--- GIVEN ENTRIES Enclosed Below ---

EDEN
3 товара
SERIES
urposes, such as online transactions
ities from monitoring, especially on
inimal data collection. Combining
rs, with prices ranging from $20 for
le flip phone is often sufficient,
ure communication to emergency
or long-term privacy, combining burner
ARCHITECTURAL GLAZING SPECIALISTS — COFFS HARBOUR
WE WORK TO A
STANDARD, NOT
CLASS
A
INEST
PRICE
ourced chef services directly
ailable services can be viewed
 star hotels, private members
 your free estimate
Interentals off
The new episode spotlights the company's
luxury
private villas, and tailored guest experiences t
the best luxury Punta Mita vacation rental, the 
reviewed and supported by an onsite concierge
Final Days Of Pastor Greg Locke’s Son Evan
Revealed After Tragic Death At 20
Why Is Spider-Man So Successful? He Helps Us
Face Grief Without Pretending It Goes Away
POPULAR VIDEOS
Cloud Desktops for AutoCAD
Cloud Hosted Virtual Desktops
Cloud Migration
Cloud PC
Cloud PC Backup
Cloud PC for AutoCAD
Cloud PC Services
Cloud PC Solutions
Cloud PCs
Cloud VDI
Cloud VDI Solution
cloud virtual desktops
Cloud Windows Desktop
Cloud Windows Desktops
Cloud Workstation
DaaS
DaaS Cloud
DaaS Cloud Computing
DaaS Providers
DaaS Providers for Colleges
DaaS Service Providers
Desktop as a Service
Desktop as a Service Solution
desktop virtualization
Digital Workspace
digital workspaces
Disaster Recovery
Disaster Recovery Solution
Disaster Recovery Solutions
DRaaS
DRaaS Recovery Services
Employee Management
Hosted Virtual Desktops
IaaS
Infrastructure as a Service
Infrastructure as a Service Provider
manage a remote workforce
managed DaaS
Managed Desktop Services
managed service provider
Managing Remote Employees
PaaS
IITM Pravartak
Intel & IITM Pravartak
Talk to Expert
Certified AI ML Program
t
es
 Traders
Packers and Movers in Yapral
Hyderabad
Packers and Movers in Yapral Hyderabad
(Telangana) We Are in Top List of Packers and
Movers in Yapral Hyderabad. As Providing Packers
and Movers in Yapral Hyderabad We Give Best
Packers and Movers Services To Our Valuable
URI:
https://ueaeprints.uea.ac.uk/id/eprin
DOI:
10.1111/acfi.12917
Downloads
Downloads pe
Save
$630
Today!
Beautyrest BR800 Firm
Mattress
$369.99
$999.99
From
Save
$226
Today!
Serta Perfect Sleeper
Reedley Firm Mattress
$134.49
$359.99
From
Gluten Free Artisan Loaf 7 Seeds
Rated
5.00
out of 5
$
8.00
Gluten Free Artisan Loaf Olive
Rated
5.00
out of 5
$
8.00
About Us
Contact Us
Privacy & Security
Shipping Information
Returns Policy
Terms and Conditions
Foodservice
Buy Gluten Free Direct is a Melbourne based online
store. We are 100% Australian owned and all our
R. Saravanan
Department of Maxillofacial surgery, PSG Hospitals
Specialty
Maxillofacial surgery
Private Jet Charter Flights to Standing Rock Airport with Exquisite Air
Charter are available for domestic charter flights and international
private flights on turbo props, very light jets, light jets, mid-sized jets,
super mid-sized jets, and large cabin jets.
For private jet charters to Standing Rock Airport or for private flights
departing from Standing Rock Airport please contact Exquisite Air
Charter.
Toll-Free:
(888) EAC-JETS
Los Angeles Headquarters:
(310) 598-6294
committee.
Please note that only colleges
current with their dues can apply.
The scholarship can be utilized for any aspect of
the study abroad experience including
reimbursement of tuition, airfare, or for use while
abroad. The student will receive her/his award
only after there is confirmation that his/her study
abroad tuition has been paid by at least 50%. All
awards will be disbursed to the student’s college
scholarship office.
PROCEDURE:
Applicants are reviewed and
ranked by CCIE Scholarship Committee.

--- End of Enclosed GIVEN ENTRIES ---

WORK TO BE COMPLETED
Each line shown above must be repeated exactly.

EXERCISE SOLUTION
EDEN
3 товара
SERIES
urposes, such as online transactions
ities from monitoring, especially on
inimal data collection. Combining
rs, with prices ranging from $20 for
le flip phone is often sufficient,
ure communication to emergency
or long-term privacy, combining burner
ARCHITECTURAL GLAZING SPECIALISTS — COFFS HARBOUR
WE WORK TO A
STANDARD, NOT
CLASS
A
INEST
PRICE
ourced chef services directly
ailable services can be viewed
 star hotels, private members
 your free estimate
Interentals off
The new episode spotlights the company's
luxury
private villas, and tailored guest experiences t
the best luxury Punta Mita vacation rental, the 
reviewed and supported by an onsite concierge
Final Days Of Pastor Greg Locke’s Son Evan
Revealed After Tragic Death At 20
Why Is Spider-Man So Successful? He Helps Us
Face Grief Without Pretending It Goes Away
POPULAR VIDEOS
Cloud Desktops for AutoCAD
Cloud Hosted Virtual Desktops
Cloud Migration
Cloud PC
Cloud PC Backup
Cloud PC for AutoCAD
Cloud PC Services
Cloud PC Solutions
Cloud PCs
Cloud VDI
Cloud VDI Solution
cloud virtual desktops
Cloud Windows Desktop
Cloud Windows Desktops
Cloud Workstation
DaaS
DaaS Cloud
DaaS Cloud Computing
DaaS Providers
DaaS Providers for Colleges
DaaS Service Providers
Desktop as a Service
Desktop as a Service Solution
desktop virtualization
Digital Workspace
digital workspaces
Disaster Recovery
Disaster Recovery Solution
Disaster Recovery Solutions
DRaaS
DRaaS Recovery Services
Employee Management
Hosted Virtual Desktops
IaaS
Infrastructure as a Service
Infrastructure as a Service Provider
manage a remote workforce
managed DaaS
Managed Desktop Services
managed service provider
Managing Remote Employees
PaaS
IITM Pravartak
Intel & IITM Pravartak
Talk to Expert
Certified AI ML Program
t
es
 Traders
Packers and Movers in Yapral
Hyderabad
Packers and Movers in Yapral Hyderabad
(Telangana) We Are in Top List of Packers and
Movers in Yapral Hyderabad. As Providing Packers
and Movers in Yapral Hyderabad We Give Best
Packers and Movers Services To Our Valuable
URI:
https://ueaeprints.uea.ac.uk/id/eprin
DOI:
10.1111/acfi.12917
Downloads
Downloads pe
Save
$630
Today!
Beautyrest BR800 Firm
Mattress
$369.99
$999.99
From
Save
$226
Today!
Serta Perfect Sleeper
Reedley Firm Mattress
$134.49
$359.99
From
Gluten Free Artisan Loaf 7 Seeds
Rated
5.00
out of 5
$
8.00
Gluten Free Artisan Loaf Olive
Rated
5.00
out of 5
$
8.00
About Us
Contact Us
Privacy & Security
Shipping Information
Returns Policy
Terms and Conditions
Foodservice
Buy Gluten Free Direct is a Melbourne based online
store. We are 100% Australian owned and all our
R. Saravanan
Department of Maxillofacial surgery, PSG Hospitals
Specialty
Maxillofacial surgery
Private Jet Charter Flights to Standing Rock Airport with Exquisite Air
Charter are available for domestic charter flights and international
private flights on turbo props, very light jets, light jets, mid-sized jets,
super mid-sized jets, and large cabin jets.
For private jet charters to Standing Rock Airport or for private flights
departing from Standing Rock Airport please contact Exquisite Air
Charter.
Toll-Free:
(888) EAC-JETS
Los Angeles Headquarters:
(310) 598-6294
committee.
Please note that only colleges
current with their dues can apply.
The scholarship can be utilized for any aspect of
the study abroad experience including
reimbursement of tuition, airfare, or for use while
abroad. The student will receive her/his award
only after there is confirmation that his/her study
abroad tuition has been paid by at least 50%. All
awards will be disbursed to the student’s college
scholarship office.
PROCEDURE:
Applicants are reviewed and
ranked by CCIE Scholarship Committee.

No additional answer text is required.